'In difficult times as now, the call of the village is all that these migrants can hear,' observes Vijaya Pushkarna.
Five hours after Prime Minister Narendra Damodardas Modi announced the extension of the 21-day nationwide lockout, the police manning the Mehrauli-Badarpur road near Saket in south Delhi caught 55 migrant labourers trying to leave the city.
The police had learned from what happened on March 27 and 28 at East Delhi's Anand Vihar integrated transport depot.
Thousands of migrants had converged following rumours that buses and trains would take them back to Uttar Pradesh and Bihar, eventually forcing the government to do that -- in total violation of the lockdown.
So on April 14, the police summoned a couple of buses and dropped the migrants trying to escape out of the sealed borders at their homes in Saidulajab. These were not without a roof over their head or cash or food. In fact, they were trying to take back bags of rice and atta!
Atul Kumar Thakur, the deputy commissioner of police (south), revealed that as the police were talking them into staying put and abide by the lockdown, many said they wanted to go back to their villages, their families, and most notably, find a job there!
The Delhi location where they lived was not home.
As MSMEs express their inability to pay migrant labour their wages for the lockdown period, farmers and procurement agencies wonder how they will manage without the migrant labour who rushed back to their villages soon after the lockdown was clamped.
Finally, the value of the uncounted and unaccounted migrant labour has become boldly visible to everyone -- from families whose dependable domestic helps have gone, to industry bodies and government.
About four decades ago, frustrated members with small and shared land holdings in Bihar and eastern Uttar Pradesh went to the prosperous states of Punjab and Haryana, offered to work for a fraction of the going rate.
Soon they became indispensable, and for some operations -- like paddy transplantation --they remain so in spite of mechanization.
The two years before the Commonwealth Games 2010, in Delhi, huge machinery and very few men marked the construction sites as sports and other infrastructure came up in preparation for the event. There was a design behind it.
Experience of the Asiad 1982 projects showed that the labour that had been brought in construction was not so mechanised then to the capital stayed put, to earn a living wherever possible, however possible! They were seen as scum in the capital.
When they went back to the villages -- to cast their vote or for harvesting or a wedding -- they generally brought back more villagers to work in the city. They found jobs, primarily in the construction sector.
Big projects like the expanding Delhi Metro, the expressways and national highways that have made Delhi a world-class city are, however, largely the work of powerful, monstrous looking machines.
In difficult times as now, the call of the village is all that these migrants can hear.

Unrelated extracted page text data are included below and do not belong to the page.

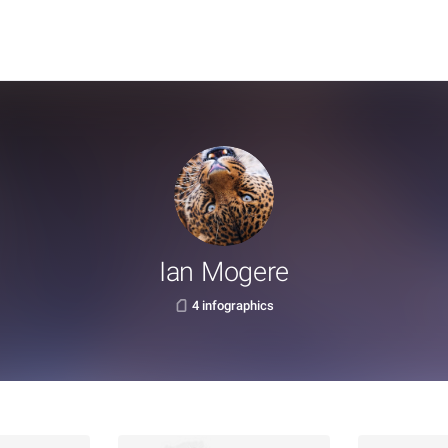
Ian Mogere
4 infographics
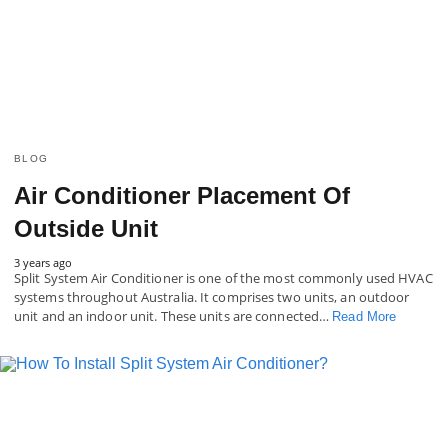
BLOG
Air Conditioner Placement Of
Outside Unit
3 years ago
Split System Air Conditioner is one of the most commonly used HVAC
systems throughout Australia. It comprises two units, an outdoor
unit and an indoor unit. These units are connected…
Read More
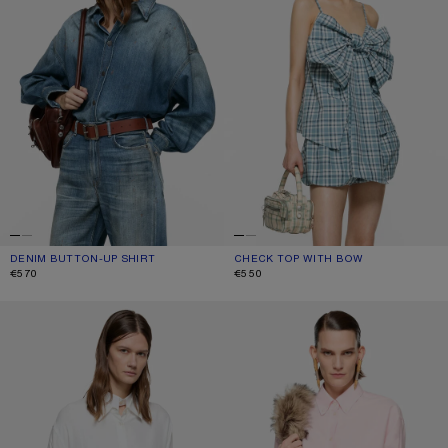
DENIM BUTTON-UP SHIRT
CURRENT COLOUR: MID BLUE
PRICE: €570.
CHECK TOP WITH BOW
CURRENT COLOUR: BLUE/WHITE
PRICE: €550.
€570
€550
LAYERED BUTTON-UP
BUTTON-UP SHIRT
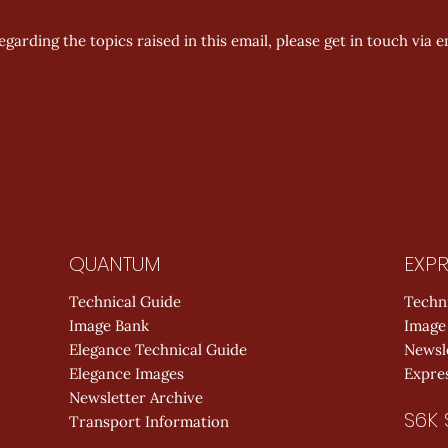
garding the topics raised in this email, please get in touch via em
QUANTUM
EXPR
Technical Guide
Techn
Image Bank
Image
Elegance Technical Guide
Newsl
Elegance Images
Expres
Newsletter Archive
S6K 
Transport Information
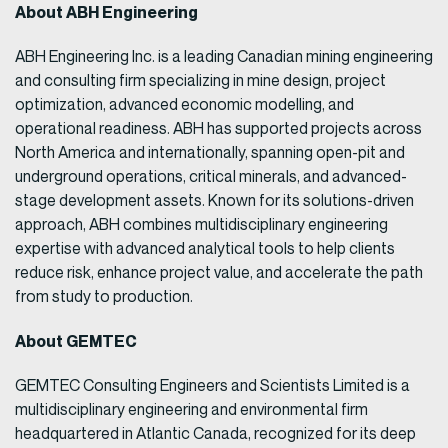
About ABH Engineering
ABH Engineering Inc. is a leading Canadian mining engineering
and consulting firm specializing in mine design, project
optimization, advanced economic modelling, and
operational readiness. ABH has supported projects across
North America and internationally, spanning open-pit and
underground operations, critical minerals, and advanced-
stage development assets. Known for its solutions-driven
approach, ABH combines multidisciplinary engineering
expertise with advanced analytical tools to help clients
reduce risk, enhance project value, and accelerate the path
from study to production.
About GEMTEC
GEMTEC Consulting Engineers and Scientists Limited is a
multidisciplinary engineering and environmental firm
headquartered in Atlantic Canada, recognized for its deep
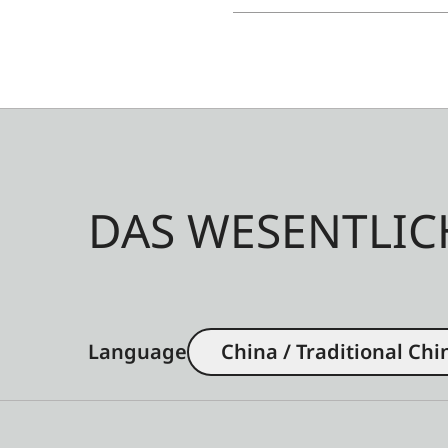
DAS WESENTLIC
Language
China / Traditional Chi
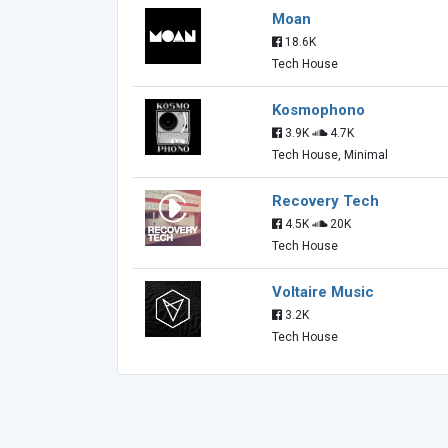
Moan
18.6K
Tech House
Kosmophono
3.9K
4.7K
Tech House, Minimal
Recovery Tech
4.5K
20K
Tech House
Voltaire Music
3.2K
Tech House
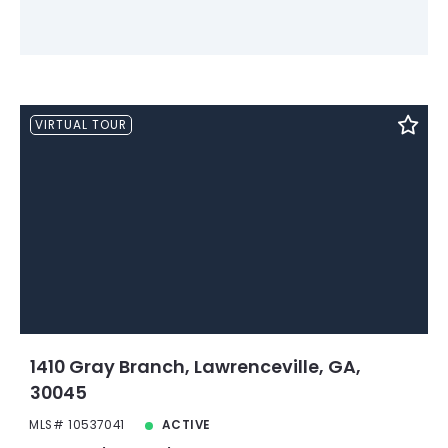
VIRTUAL TOUR
1410 Gray Branch, Lawrenceville, GA,
30045
MLS# 10537041
ACTIVE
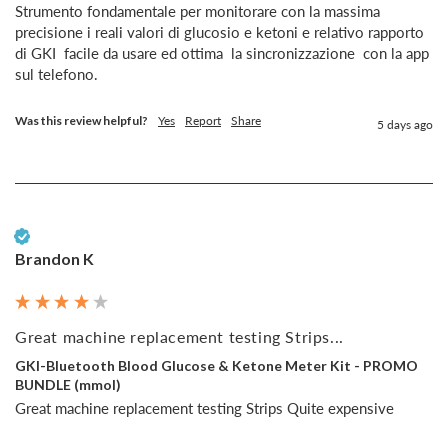
Strumento fondamentale per monitorare con la massima 
precisione i reali valori di glucosio e ketoni e relativo rapporto  
di GKI  facile da usare ed ottima  la sincronizzazione  con la app 
sul telefono.
Was this review helpful?
Yes
Report
Share
5 days ago
Verified Customer
Brandon K
Great machine replacement testing Strips...
GKI-Bluetooth Blood Glucose & Ketone Meter Kit - PROMO
BUNDLE (mmol)
Great machine replacement testing Strips Quite expensive 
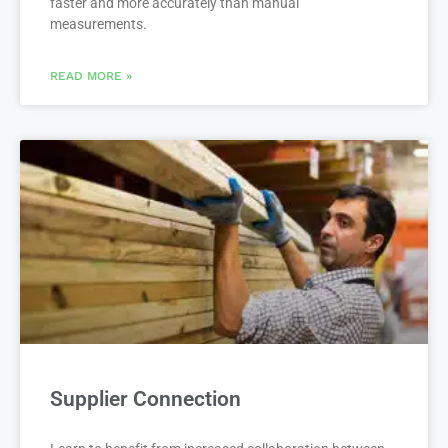
faster and more accurately than manual
measurements.
READ MORE »
Supplier Connection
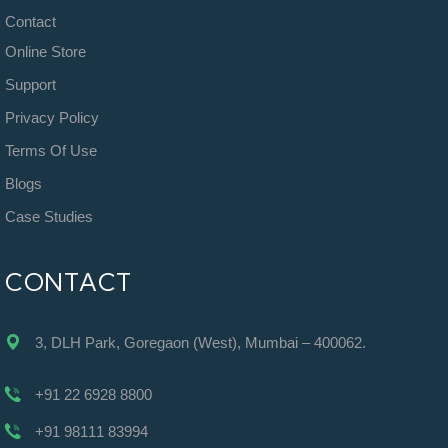
Contact
Online Store
Support
Privacy Policy
Terms Of Use
Blogs
Case Studies
CONTACT
3, DLH Park, Goregaon (West), Mumbai – 400062.
+91 22 6928 8800
+91 98111 83994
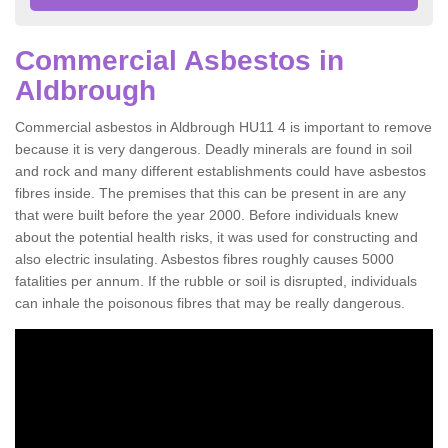
Commercial Asbestos in
Aldbrough
Commercial asbestos in Aldbrough HU11 4 is important to remove
because it is very dangerous. Deadly minerals are found in soil
and rock and many different establishments could have asbestos
fibres inside. The premises that this can be present in are any
that were built before the year 2000. Before individuals knew
about the potential health risks, it was used for constructing and
also electric insulating. Asbestos fibres roughly causes 5000
fatalities per annum. If the rubble or soil is disrupted, individuals
can inhale the poisonous fibres that may be really dangerous.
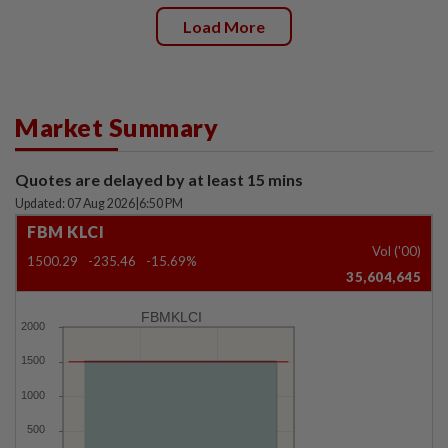
Load More
Market Summary
Quotes are delayed by at least 15 mins
Updated: 07 Aug 2026
|
6:50 PM
FBM KLCI
Vol ('00)
1500.29
-235.46
-15.69%
35,604,645
FBMKLCI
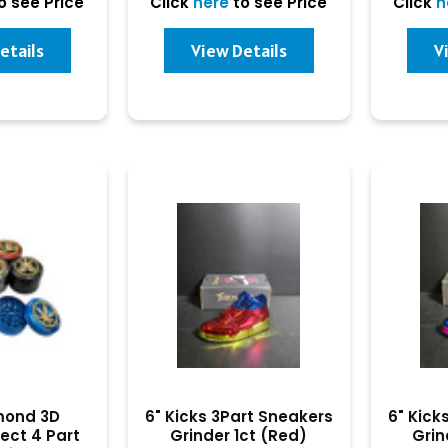
o see Price
Click
here
to see Price
Click
h
etails
View Details
V
amond 3D
6" Kicks 3Part Sneakers
6" Kick
ect 4 Part
Grinder 1ct (Red)
Grin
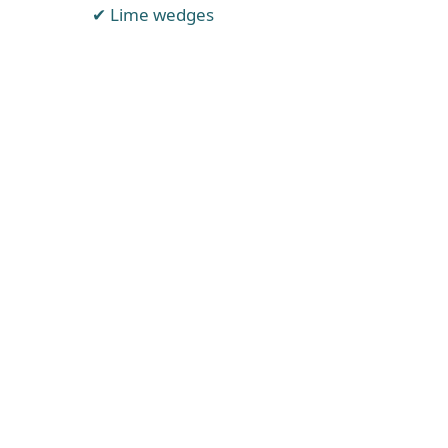
Lime wedges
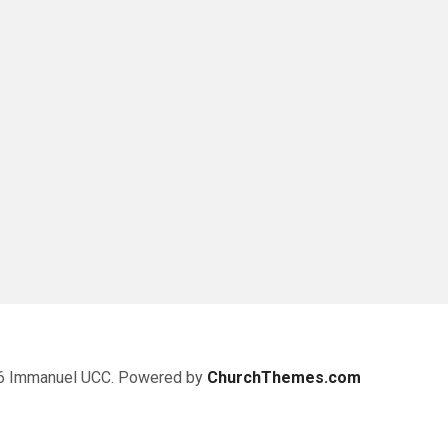
6 Immanuel UCC. Powered by
ChurchThemes.com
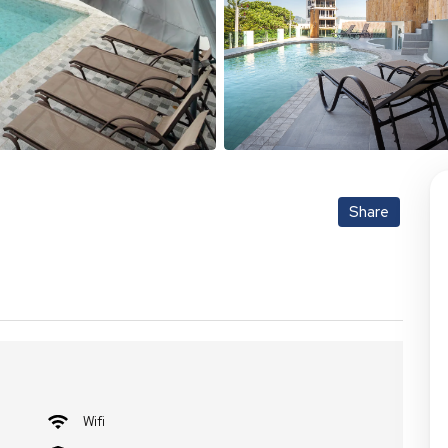
Share
Wifi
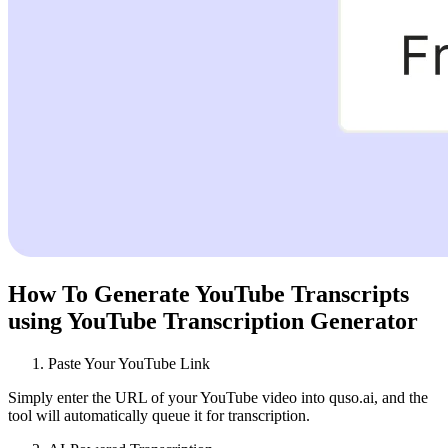
How To Generate YouTube Transcripts
using YouTube Transcription Generator
Paste Your YouTube Link
Simply enter the URL of your YouTube video into quso.ai, and the
tool will automatically queue it for transcription.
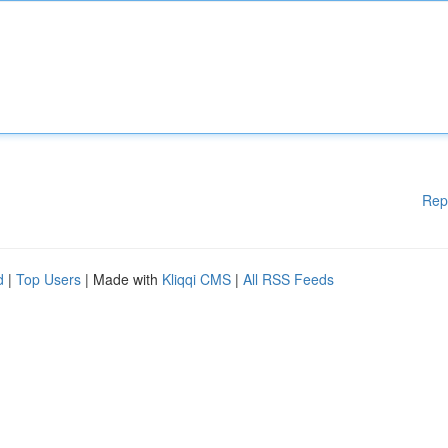
Rep
d
|
Top Users
| Made with
Kliqqi CMS
|
All RSS Feeds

And contrary to the way they were viewed post the Asiad 1982, now their urge to go back home has rattled urban India.
If the migrant labour manage to go back in large numbers, will they be missed?
Will they return?
Should they return?
What will be the impact of their decision on the economy, on development?
These and many other tough and yet relevant questions are what policy makers have to ask and answer as they work to make India's migrant labour count, for their contribution to the economy.
The time for doing that has come, and it is now.
Policy analyst Devinder Sharma believes that agriculture was "deliberately killed" and farmers were by design "moved out of agriculture to participate in the building of the economy" by making farm incomes non remunerative.
The NITI Aayog, he says, points to real income growth in agriculture being less than half a per cent annually between 2011-2012 and 2015-2016, and in the next two years, it was near zero.
Citing reports of the OECD (Organisation for Economic Co-operation and Development) Sharma says that between 2000 and 2016, farmers suffered losses of Rs 45 lakh crores.
"If that had gone to them, why would they have run to the cities to work as migrant labour?" he asks.
The OECD's July 2018 Review of Agriculture in India looks, among other things, at what role will the small land holder have in agriculture.
And in this context, the report calls for structural adjustments involving the transition of significant amounts of labour to other activities.
It also points out that with many of the current generation of agricultural workers having relatively low levels of education, they will only be able to transition out of agriculture if low skilled manufacturing, construction or services jobs become available.
But even ahead of this report, the migrant labour have done that -- left villages, agriculture and families -- to work in construction and other small areas in urban India.
But as a new truth of life dawns on them in the cities with sealed borders and factories locked down, that is exactly the kind of jobs migrants around the national capital are trying to run away from.
The impact of the lockdown on account of the coronavirus seems to suggest that farmers-turned-migrant labour also want to work from home where they will breathe fresh air instead of a dozen of them being cooped in tiny urban jhuggis. And feel the warmth and assurance that comes from the family.
Even if Prime Minister Modi's promise of doubling farm incomes by 2022 does not come true.